Saima Iqbal, in her Ph.D thesis for the Jamia Millia Islamia on Indian Muslims and higher education traces the history of attempts to address the issue of backwardness of the Muslims in education. She points out that in the National Sample Survey (NSS) 43rd Round conducted in 1990, it was revealed that only 2.3% male and 0.8% female Muslims had acquired graduate qualification in the country.

The 55th round of the NSS (1999-2000) found that Muslims' participation in higher education in urban and rural areas in 1999-2000 was 3.9% and 0.8% respectively, whereas the Hindu participation rate was 11.5% and 1.8% respectively.

The Sachar Committee, set up in 2005, reported that Muslims were among the most economically, educationally and socially backward sections of Indian society.

The salient findings of the Sachar Committee were: The literacy rate among Muslims was 59.1%, which was below the national average of 64.8 %. Less than 4% of Muslims were graduates or diploma holders compared to about 7% of the total population aged 20 years and above.

It was estimated that only one out of 25 students enrolled in an undergraduate program, and only one out of fifty students enrolled in a postgraduate program was a Muslim.

Interestingly, the percentage of Muslim men enrolling for a degree course was lower than that of women. But this healthy trend in female education was sought to be stopped by the movement against hijab- wearing Muslim girl students in Karnataka by the right wing brigade.

The Sachar committee further said that there was an urgent need to enhance diversity in residential, work and educational spaces; and to make available detailed information to facilitate action and monitoring. There should also be a multi- pronged strategy to address the educational backwardness of the Muslims the committee added.

It urged the government to do something for the Muslims not for votes but for uplifting a major section of the Indian citizenry ( which is now 200 million strong). Madarsas should be transformed into modern educational centers for both religious and vocational studies. And Muslims should be provided reservation in higher education and elite institutions such as the IITs and IIMs.

The Justice Ranganath Mishra Commission identified criteria for socially and economically backward classes among religious and linguistic minorities, and suggested various welfare measures for the minorities including reservation in jobs and educational institutions.

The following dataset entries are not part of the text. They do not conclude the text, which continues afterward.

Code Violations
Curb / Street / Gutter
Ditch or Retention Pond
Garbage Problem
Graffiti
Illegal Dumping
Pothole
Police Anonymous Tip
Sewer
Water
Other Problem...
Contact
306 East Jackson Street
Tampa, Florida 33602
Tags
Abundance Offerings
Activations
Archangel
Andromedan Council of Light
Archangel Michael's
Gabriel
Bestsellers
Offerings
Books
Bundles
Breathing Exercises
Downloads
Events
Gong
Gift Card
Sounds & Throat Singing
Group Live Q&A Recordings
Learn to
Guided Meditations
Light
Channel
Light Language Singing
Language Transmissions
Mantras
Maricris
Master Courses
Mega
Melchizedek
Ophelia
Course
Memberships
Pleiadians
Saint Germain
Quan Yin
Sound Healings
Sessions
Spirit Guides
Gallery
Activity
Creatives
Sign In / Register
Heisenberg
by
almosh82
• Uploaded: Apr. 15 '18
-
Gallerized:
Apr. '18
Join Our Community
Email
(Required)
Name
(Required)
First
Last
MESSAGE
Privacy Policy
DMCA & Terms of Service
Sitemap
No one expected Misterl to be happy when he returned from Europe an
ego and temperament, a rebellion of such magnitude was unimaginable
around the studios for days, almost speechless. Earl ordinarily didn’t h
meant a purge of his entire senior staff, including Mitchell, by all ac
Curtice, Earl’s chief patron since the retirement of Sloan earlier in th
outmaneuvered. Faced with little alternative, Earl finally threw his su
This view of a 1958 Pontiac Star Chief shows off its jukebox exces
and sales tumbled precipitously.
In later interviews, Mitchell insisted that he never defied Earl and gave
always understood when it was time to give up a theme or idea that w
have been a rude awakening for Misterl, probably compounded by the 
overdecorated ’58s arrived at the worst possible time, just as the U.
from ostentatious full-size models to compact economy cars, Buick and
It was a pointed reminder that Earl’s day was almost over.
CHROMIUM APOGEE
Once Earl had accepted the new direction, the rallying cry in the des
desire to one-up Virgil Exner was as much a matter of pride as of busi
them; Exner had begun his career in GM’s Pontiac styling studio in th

It is, however, important to note that Muslim backwardness is a feature of the North Indian States and not those of the South. In Kerala, Karnataka, Tamil Nadu, Andhra Pradesh, and even in Maharashtra, the Muslims are well up in education. This is because they are economically better off thanks to their involvement in trade. And the pre-Independence educated Muslim middle class did not flee to Pakistan as they did in the North.

The South Indian Muslims not only remained in India but gradually invested in education at the school, university and professional levels. The privatisation of higher education in the South threw open education to Muslim entrepreneurs who set up degree and professional colleges.

In his paper entitled: Under-representation of Muslims in Higher Education: How and Why the Kerala Story is Somewhat Different? Jose Sebastian says that the emergence of the Indian Union Muslim League (IUML) as a political force in the post-independence era, and also the emergence of social reform movements, led to rapid progress in Muslim education.

Remittances of Kerala Muslim workers in the Gulf countries also greatly enabled Muslim educational advancement. And importantly, the IUML has handled the Education portfolio in most of the coalition governments since 1967. In 1968 Calicut University was established in Malabar, a Muslim-dominated district in Kerala. C.H Muhammed Koya was holding the Education portfolio during this period.